In the traditional comedy duo, one is straight, the other is a clown. This pairing creates an ideal context for comedy. The straight person grounds the concepts and puts up a framework. The clown mocks, ignores, or tears it all down.
There’s a lesson for the creator life in there.
As a creator, you’re a clown. Even when you’re editing, marketing, and doing traditional “left brain” stuff, you’re still creating. You’re in loosey-goosey head-in-the-clouds land, conjuring worlds out of pixie dust, and living in the boundless world of your imagination.
Some creators revel in this state. They go off on flights of fancy and take years to produce a project, pursuing whatever whimsical madness their muse inspires.
The act of creativity needs a straight person. It needs an opposing force to ground it and put up a framework—that is, if it ever hopes to produce anything tangible.

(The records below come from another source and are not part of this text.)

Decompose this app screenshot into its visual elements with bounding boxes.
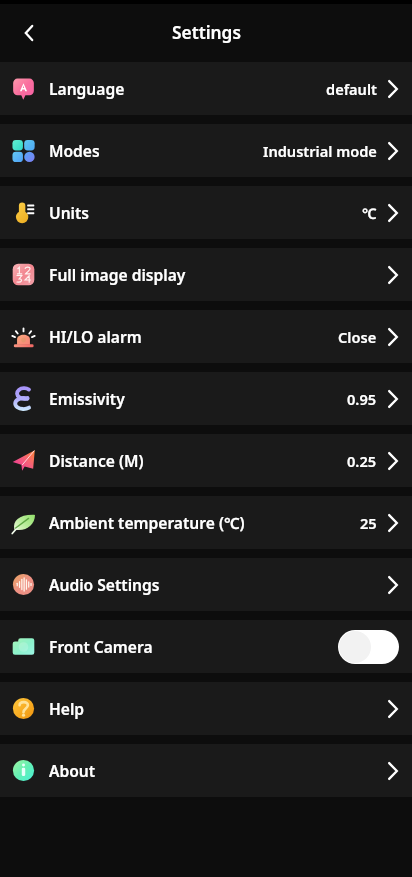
staticText: Close [338, 327, 377, 347]
staticText: Help [49, 698, 85, 719]
staticText: Units [49, 202, 90, 223]
staticText: About [49, 760, 96, 781]
staticText: Settings [172, 21, 241, 45]
button[interactable]: Distance (M) [0, 434, 412, 487]
button[interactable]: Full image display [0, 248, 412, 301]
staticText: Ambient temperature (℃) [49, 512, 245, 533]
staticText: 0.25 [347, 451, 377, 471]
button[interactable]: Back [14, 18, 44, 48]
button[interactable]: Units [0, 186, 412, 239]
staticText: Distance (M) [49, 450, 144, 471]
button[interactable]: Ambient temperature (℃) [0, 496, 412, 549]
staticText: Audio Settings [49, 574, 160, 595]
button[interactable]: Front Camera [0, 620, 412, 673]
button[interactable]: Modes [0, 124, 412, 177]
staticText: ℃ [362, 203, 377, 223]
button[interactable]: About [0, 744, 412, 797]
button[interactable]: Help [0, 682, 412, 735]
staticText: Emissivity [49, 388, 125, 409]
staticText: 0.95 [347, 389, 377, 409]
button[interactable]: Audio Settings [0, 558, 412, 611]
staticText: default [326, 79, 377, 99]
staticText: 25 [360, 513, 377, 533]
staticText: HI/LO alarm [49, 326, 142, 347]
staticText: Industrial mode [263, 141, 377, 161]
staticText: Modes [49, 140, 100, 161]
button[interactable]: Language [0, 62, 412, 115]
staticText: Full image display [49, 264, 186, 285]
button[interactable]: Emissivity [0, 372, 412, 425]
button[interactable]: HI/LO alarm [0, 310, 412, 363]
staticText: Front Camera [49, 636, 153, 657]
staticText: Language [49, 78, 125, 99]
button[interactable]: Front camera toggle [338, 630, 399, 664]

For creativity, that straight person is the order we impose on it: parameters, limits, outlines, structure, and discipline.
The best creations are done on deadline, with constraints, and with the crack of one’s own whip.
For a genie to work, it has to be in a bottle once in a while.
This is the constant battle between the left and right side of the brain that makes us creatives delightfully miserable!
Does comedy even work without a contrast? Without a "straight-man"? Costello wouldn't have worked without Abbott, the Palin/Cleese sketches worked so well because Cleese kept it straight. Even without an identified "straight-man", there's still contrast. If you slip on a banana (to be cliche), it's not me slipping on it - contrast. If it's a stuffy suit slipping over, it's not you AND there's the dignity contrast.
The genie can take many forms. Excellent insight Scott.